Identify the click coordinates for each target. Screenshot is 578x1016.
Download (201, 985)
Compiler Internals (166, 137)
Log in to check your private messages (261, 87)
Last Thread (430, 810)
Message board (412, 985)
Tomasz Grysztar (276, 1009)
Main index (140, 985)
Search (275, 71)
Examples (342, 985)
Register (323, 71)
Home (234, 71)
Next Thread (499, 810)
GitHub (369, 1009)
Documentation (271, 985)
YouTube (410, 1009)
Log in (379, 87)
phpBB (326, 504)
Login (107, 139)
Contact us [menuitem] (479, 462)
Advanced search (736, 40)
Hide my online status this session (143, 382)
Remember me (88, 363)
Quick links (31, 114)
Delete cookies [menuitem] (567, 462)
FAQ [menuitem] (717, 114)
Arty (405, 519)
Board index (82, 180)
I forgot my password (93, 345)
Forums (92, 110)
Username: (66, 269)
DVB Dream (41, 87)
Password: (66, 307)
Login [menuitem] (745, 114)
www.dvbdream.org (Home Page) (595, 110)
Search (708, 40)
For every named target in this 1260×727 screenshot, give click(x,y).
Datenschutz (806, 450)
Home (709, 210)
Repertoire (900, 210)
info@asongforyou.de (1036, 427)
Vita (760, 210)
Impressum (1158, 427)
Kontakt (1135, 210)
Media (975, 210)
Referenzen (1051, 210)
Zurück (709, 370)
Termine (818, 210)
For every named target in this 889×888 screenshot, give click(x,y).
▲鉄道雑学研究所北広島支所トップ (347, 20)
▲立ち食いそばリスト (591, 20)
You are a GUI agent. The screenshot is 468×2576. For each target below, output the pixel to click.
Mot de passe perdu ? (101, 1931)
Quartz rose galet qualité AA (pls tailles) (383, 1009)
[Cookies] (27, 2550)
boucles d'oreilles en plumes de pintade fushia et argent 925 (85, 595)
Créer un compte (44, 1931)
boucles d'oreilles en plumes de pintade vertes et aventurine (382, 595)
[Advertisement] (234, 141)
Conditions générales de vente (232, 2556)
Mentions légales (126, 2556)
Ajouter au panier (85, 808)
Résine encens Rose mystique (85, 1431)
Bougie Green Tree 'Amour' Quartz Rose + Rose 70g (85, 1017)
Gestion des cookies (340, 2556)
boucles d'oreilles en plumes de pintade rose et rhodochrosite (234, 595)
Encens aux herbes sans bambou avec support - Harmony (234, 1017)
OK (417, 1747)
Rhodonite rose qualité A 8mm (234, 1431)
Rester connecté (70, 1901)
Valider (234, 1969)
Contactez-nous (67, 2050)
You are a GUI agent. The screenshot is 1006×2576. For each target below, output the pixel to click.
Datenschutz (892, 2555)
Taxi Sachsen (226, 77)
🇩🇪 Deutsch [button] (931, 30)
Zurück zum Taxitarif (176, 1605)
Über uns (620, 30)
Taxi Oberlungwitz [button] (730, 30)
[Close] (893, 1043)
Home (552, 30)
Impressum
____
Beginning at the line with "Download (201, 985)" and stopping after the line with "boucles d'oreilles en plumes de pintade fushia", please write out every line of the data above exactly and nothing else.

▶ Response area:
Download (201, 985)
Compiler Internals (166, 137)
Log in to check your private messages (261, 87)
Last Thread (430, 810)
Message board (412, 985)
Tomasz Grysztar (276, 1009)
Main index (140, 985)
Search (275, 71)
Examples (342, 985)
Register (323, 71)
Home (234, 71)
Next Thread (499, 810)
GitHub (369, 1009)
Documentation (271, 985)
YouTube (410, 1009)
Log in (379, 87)
phpBB (326, 504)
Login (107, 139)
Contact us [menuitem] (479, 462)
Advanced search (736, 40)
Hide my online status this session (143, 382)
Remember me (88, 363)
Quick links (31, 114)
Delete cookies [menuitem] (567, 462)
FAQ [menuitem] (717, 114)
Arty (405, 519)
Board index (82, 180)
I forgot my password (93, 345)
Forums (92, 110)
Username: (66, 269)
DVB Dream (41, 87)
Password: (66, 307)
Login [menuitem] (745, 114)
www.dvbdream.org (Home Page) (595, 110)
Search (708, 40)
For every named target in this 1260×727 screenshot, give click(x,y).
Datenschutz (806, 450)
Home (709, 210)
Repertoire (900, 210)
info@asongforyou.de (1036, 427)
Vita (760, 210)
Impressum (1158, 427)
Kontakt (1135, 210)
Media (975, 210)
Referenzen (1051, 210)
Zurück (709, 370)
Termine (818, 210)
For every named target in this 889×888 screenshot, give click(x,y).
▲鉄道雑学研究所北広島支所トップ (347, 20)
▲立ち食いそばリスト (591, 20)
You are a GUI agent. The screenshot is 468×2576. For each target below, output the pixel to click.
Mot de passe perdu ? (101, 1931)
Quartz rose galet qualité AA (pls tailles) (383, 1009)
[Cookies] (27, 2550)
boucles d'oreilles en plumes de pintade fushia et argent 925 (85, 595)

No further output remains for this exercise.